Sebagai gambaran, 1 galon setara dengan 3,785 liter. Dengan harga 3,92 dollar AS per galon, maka harga per liter sekitar 1,04 dollar AS. Jika dikonversi ke rupiah, nilainya setara sekitar Rp 17.530 per liter (dengan asumsi kurs Rp 16.933,5 per dollar AS).
Lonjakan harga bensin terjadi meski Presiden AS Donald Trump telah berupaya menekan kenaikan harga dan mengatasi gangguan pasokan.
Analis memperkirakan harga masih akan terus meningkat seiring lonjakan harga minyak mentah.
Baca juga: Menkeu Purbaya Pastikan Harga BBM Subsidi Tak Naik hingga Akhir Tahun
Harga minyak mentah berjangka West Texas Intermediate (WTI) AS tercatat naik hampir 30 dollar AS atau 43 persen, dari 67,02 dollar AS menjadi 96,14 dollar AS per barel dalam periode yang sama.
Analis GasBuddy, Patrick De Haan, menyebut harga BBM kemungkinan segera menembus angka psikologis baru.
"Sekarang tampaknya bensin akan mencapai 4 dollar AS per galon, dan bisa naik menuju 4,10 dollar AS per galon atau lebih," tulisnya di platform X.
Level 4 dollar AS per galon terakhir kali tercapai pada Agustus 2022. Kenaikan ini berpotensi menambah tekanan bagi konsumen yang sudah terbebani inflasi.

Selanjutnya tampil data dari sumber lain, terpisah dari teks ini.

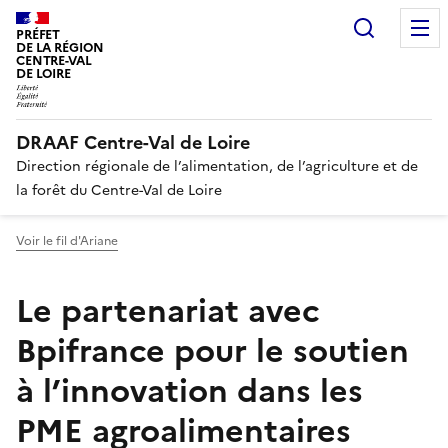
Recherc
PRÉFET
DE LA RÉGION
CENTRE-VAL
DE LOIRE
DRAAF Centre-Val de Loire
Direction régionale de l’alimentation, de l’agriculture et de
la forêt du Centre-Val de Loire
Voir le fil d'Ariane
Le partenariat avec
Bpifrance pour le soutien
à l’innovation dans les
PME agroalimentaires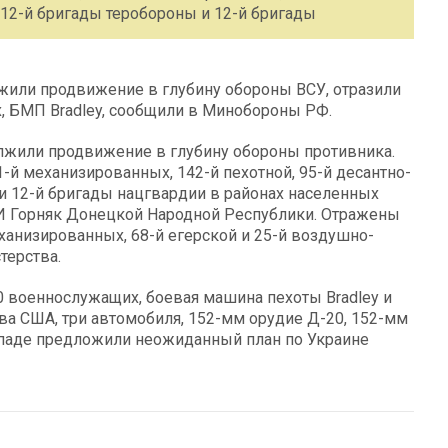
112-й бригады теробороны и 12-й бригады
жили продвижение в глубину обороны ВСУ, отразили
х, БМП Bradley, сообщили в Минобороны РФ.
лжили продвижение в глубину обороны противника.
-й механизированных, 142-й пехотной, 95-й десантно-
и 12-й бригады нацгвардии в районах населенных
 И Горняк Донецкой Народной Республики. Отражены
ханизированных, 68-й егерской и 25-й воздушно-
терства.
0 военнослужащих, боевая машина пехоты Bradley и
 США, три автомобиля, 152-мм орудие Д-20, 152-мм
ападе предложили неожиданный план по Украине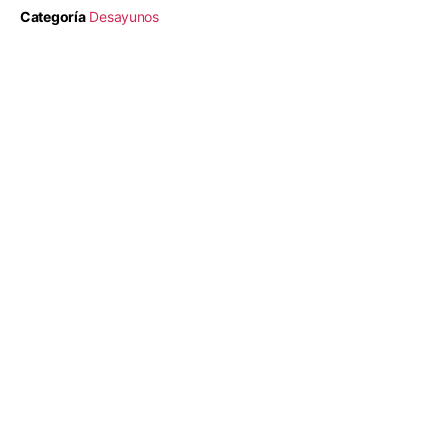
Categoría
Desayunos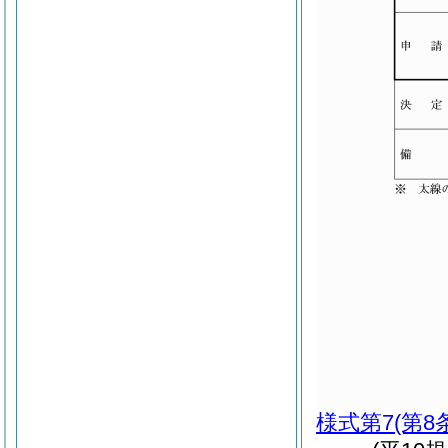
様式第7
(第8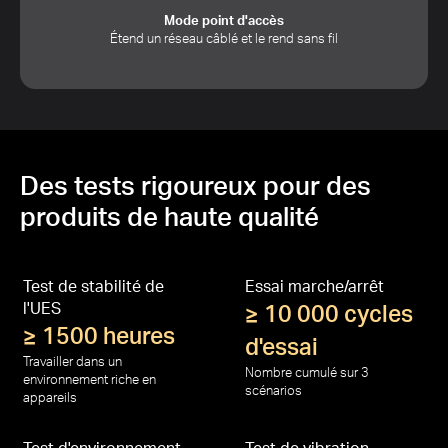
Mode point d'accès
Étend un réseau câblé et le rend sans fil
Des tests rigoureux pour des
produits de haute qualité
Test de stabilité de
Essai marche/arrêt
l'UES
≥ 10 000 cycles
≥ 1500 heures
d'essai
Travailler dans un
Nombre cumulé sur 3
environnement riche en
scénarios
appareils
Test d'environnement
Test de vibration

Lonjakan harga BBM juga menjadi tantangan politik bagi Trump dan Partai Republik menjelang pemilu paruh waktu Kongres AS pada November 2026 mendatang.
Baca juga: Trump Sebut AS-Iran Berunding Akhiri Perang, Harga Minyak Dunia Langsung Jatuh 11 Persen
Sebelumnya, Trump berjanji akan menurunkan harga energi dan meningkatkan produksi minyak serta gas domestik.
Namun, sejauh ini masa jabatan keduanya diwarnai oleh pasar yang bergejolak, perubahan kebijakan seperti tarif, serta ketegangan geopolitik.
Perang antara AS dan Israel melawan Iran turut mengganggu pasokan dari salah satu kawasan penghasil minyak terbesar di dunia.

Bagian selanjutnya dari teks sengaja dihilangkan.